5.3.3 Externe veiligheid in plangebied Pijnacker-Noord
5.3.3.1 Risicovolle bedrijven binnen/nabij het plangebied

Binnen het plangebied Pijnacker Noord zijn geen risicovolle bedrijven met een risicocontour die buiten de inrichting valt.

Nabij het plangebied is aan de Noordweg 63 een Gasontvangststation gelegen. Deze kent een veiligheidsafstand van 15 meter. De grens van het plangebied valt binnen deze veiligheidsafstand, maar er zijn binnen de veiligheidsafstand geen (beperkt) kwetsbare objecten aanwezig/geprojecteerd.

5.3.3.2 Transport gevaarlijke stoffen binnen/nabij het plangebied

Gemeentelijke route voor transport gevaarlijke stoffen
De gemeente Pijnacker-Nootdorp beschikt over een aangewezen wegennet voor routeplichtige stoffen op grond van de Wet vervoer gevaarlijke stoffen. De route voor gevaarlijk transport is gelegen op bedrijventerrein Ruijven en ligt op ruim 3 kilometer van het plangebied Pijnacker Noord (zie figuur).

afbeelding "i_NL.IMRO.1926.bp100057-4001_0005.jpg"

Afbeelding 5: Afstand aangewezen route transport gevaarlijke stoffen tot plangebied Pijnacker- Noord (Bron: Geoweb)


Transport gevaarlijke stoffen over rijkswegen
Alleen de A13 wordt beschouwd. Het plangebied valt ruim buiten het invloedsgebied van zowel de A4 (4.400 meter) als de A12 (880 meter), maar binnen het invloedsgebied van de A13 (4.400 meter).
Uit de risicokaart blijkt dat de A13 een PR 10-6 contour heeft van 0 meter en dat voor de toekomst een maximale PR10-6 van 17 meter vanaf het hart van de weg geldt (daarmee valt ook deze contour op de weg). Deze PR10-6 MAX is de begrenzing van de veiligheidszone, die dus 17 meter is. De A13 heeft geen plasbrandaandachtsgebied. Het plangebied valt ruim buiten de genoemde contouren.
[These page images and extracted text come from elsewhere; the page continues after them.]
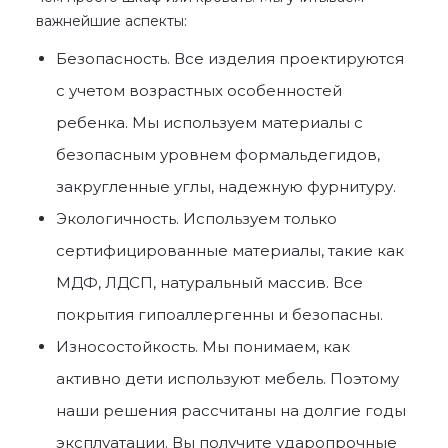
важнейшие аспекты:
Безопасность. Все изделия проектируются
с учетом возрастных особенностей
ребенка. Мы используем материалы с
безопасным уровнем формальдегидов,
закругленные углы, надежную фурнитуру.
Экологичность. Используем только
сертифицированные материалы, такие как
МДФ, ЛДСП, натуральный массив. Все
покрытия гипоаллергенны и безопасны.
Износостойкость. Мы понимаем, как
активно дети используют мебель. Поэтому
наши решения рассчитаны на долгие годы
эксплуатации. Вы получите ударопрочные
Wat betreft het groepsrisico, in de Crnvgs (paragraaf 5.3.2.4) wordt aangegeven: "Er hoeven in principe geen beperkingen aan het ruimtegebruik te worden gesteld in het gebied dat op meer dan 200 meter van een route of tracé ligt." Het plangebied Pijnacker-Noord ligt op ruim 3 kilometer van de rijksweg. Een berekening van het groepsrisico is dan ook niet aan de orde.
Vanwege het transport van LT3 (een giftige vloeistof) en GT4 (een giftig gas) heeft de A13 een invloedsgebied van 4.400 meter. Het plangebied Pijnacker-Noord valt hier binnen. Het Besluit externe veiligheid transportroutes (ambtelijk concept, 2008) geeft aan (artikel 6) dat in de toelichting in elk geval moet worden ingegaan op bestrijdbaarheid van en zelfredzaamheid bij een ramp/zwaar ongeval op de transportroute.

Uitwerking bestrijdbaarheid en zelfredzaamheid
Scenariobeschrijving
Het ergst denkbare scenario is een lekkage of het ineens vrijkomen van de totale hoeveelheid gevaarlijke stoffen van een tankwagen met een giftige vloeistof of giftig gas. Hoe groot de effecten naar de omgeving zullen zijn, is afhankelijk van de stof (mate van giftigheid) en de hoeveelheid die is vrijgekomen. Daarbij hebben ook de weersomstandigheden een grote invloed op de verspreiding van de giftige stoffen. In het ergste geval kan dit leiden tot een invloedsgebied van meer dan 4.000 meter. Gezien de afstand tot het plangebied is het mogelijk dat de aanwezigen in dat geval slachtoffer worden of overlijden wanneer de wind in de richting van het plangebied staat.

Geadviseerde maatregelen 
De adviezen hebben niet alleen betrekking op het ergst denkbare scenario. Ongeacht het type incident hebben ze een positief effect op de zelfredzaamheid, de bestrijdbaarheid en beheersbaarheid.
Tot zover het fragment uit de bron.